Data for analysis:
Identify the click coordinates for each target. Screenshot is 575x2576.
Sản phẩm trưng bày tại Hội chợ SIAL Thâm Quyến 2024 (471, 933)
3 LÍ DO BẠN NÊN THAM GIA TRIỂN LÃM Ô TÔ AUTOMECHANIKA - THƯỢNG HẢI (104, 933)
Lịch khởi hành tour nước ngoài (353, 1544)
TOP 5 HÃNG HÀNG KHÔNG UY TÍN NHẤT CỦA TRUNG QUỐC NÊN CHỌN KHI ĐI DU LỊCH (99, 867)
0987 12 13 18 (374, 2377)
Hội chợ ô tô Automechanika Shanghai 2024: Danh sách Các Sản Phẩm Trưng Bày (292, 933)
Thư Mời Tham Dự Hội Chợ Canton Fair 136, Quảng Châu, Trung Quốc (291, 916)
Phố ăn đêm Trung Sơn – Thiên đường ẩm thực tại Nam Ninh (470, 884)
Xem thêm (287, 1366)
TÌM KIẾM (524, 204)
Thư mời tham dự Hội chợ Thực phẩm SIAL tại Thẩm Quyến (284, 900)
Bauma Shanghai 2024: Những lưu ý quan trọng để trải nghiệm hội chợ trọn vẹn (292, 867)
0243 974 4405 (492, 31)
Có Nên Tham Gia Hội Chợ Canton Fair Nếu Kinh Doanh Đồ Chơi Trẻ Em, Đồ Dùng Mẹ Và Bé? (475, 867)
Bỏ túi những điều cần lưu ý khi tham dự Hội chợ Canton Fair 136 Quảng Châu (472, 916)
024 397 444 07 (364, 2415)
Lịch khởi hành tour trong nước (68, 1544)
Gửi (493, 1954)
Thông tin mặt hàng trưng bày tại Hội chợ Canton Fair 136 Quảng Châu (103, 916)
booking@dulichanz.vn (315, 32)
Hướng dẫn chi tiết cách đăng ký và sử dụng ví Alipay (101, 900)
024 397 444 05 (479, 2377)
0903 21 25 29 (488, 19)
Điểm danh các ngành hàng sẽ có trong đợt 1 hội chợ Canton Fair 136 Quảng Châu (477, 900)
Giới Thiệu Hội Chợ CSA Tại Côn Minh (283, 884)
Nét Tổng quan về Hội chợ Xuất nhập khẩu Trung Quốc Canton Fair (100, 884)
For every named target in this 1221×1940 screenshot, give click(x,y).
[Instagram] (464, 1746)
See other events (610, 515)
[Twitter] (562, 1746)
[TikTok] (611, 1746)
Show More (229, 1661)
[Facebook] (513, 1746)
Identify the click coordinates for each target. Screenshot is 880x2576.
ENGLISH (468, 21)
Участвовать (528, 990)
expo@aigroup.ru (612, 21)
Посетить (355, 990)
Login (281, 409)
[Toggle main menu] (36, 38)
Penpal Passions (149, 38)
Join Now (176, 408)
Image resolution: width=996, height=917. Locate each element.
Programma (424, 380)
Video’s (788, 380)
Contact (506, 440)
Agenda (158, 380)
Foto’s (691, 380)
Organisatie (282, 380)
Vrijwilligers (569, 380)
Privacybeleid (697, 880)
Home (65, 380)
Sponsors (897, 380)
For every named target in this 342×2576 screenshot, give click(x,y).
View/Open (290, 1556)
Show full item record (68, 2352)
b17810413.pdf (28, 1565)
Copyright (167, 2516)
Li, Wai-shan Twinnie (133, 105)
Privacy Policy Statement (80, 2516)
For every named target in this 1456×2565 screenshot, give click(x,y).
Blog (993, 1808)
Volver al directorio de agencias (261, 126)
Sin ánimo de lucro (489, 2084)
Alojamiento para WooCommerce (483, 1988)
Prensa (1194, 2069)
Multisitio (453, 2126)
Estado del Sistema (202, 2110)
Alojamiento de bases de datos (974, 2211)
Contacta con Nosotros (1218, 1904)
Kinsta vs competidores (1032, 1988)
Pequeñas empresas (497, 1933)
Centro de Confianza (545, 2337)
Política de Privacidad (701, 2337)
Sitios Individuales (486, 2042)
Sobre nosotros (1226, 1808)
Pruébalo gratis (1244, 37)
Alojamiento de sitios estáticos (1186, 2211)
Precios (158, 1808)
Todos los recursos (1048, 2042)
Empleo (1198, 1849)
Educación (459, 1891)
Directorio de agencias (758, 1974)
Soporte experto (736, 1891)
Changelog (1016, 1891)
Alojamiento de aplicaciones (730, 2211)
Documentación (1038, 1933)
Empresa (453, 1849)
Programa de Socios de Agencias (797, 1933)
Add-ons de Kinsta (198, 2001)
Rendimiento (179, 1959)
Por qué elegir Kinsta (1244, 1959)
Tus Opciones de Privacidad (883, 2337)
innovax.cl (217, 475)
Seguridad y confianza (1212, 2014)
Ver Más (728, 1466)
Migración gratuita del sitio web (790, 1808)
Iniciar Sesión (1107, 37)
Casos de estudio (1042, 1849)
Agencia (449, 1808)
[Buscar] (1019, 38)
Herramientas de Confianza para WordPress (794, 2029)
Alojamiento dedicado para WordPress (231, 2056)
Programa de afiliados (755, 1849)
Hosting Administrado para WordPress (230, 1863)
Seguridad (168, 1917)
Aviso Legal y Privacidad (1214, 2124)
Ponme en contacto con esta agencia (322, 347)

Problem to work on: Nothing but a number should be returned: the count of lines in the listing that contain the string "named".

Answer space: 3